Transcribe exactly the line containing "FOLLOW FSTOPPERS" and the remaining lines of the listing below, through the very last.

• DATA
....

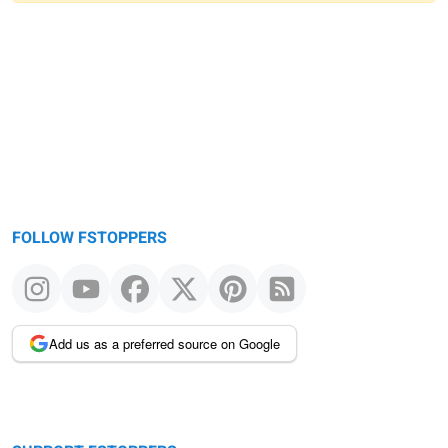
Warning
message
FOLLOW FSTOPPERS
Add us as a preferred source on Google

....

• ANSWER
FOLLOW FSTOPPERS
Add us as a preferred source on Google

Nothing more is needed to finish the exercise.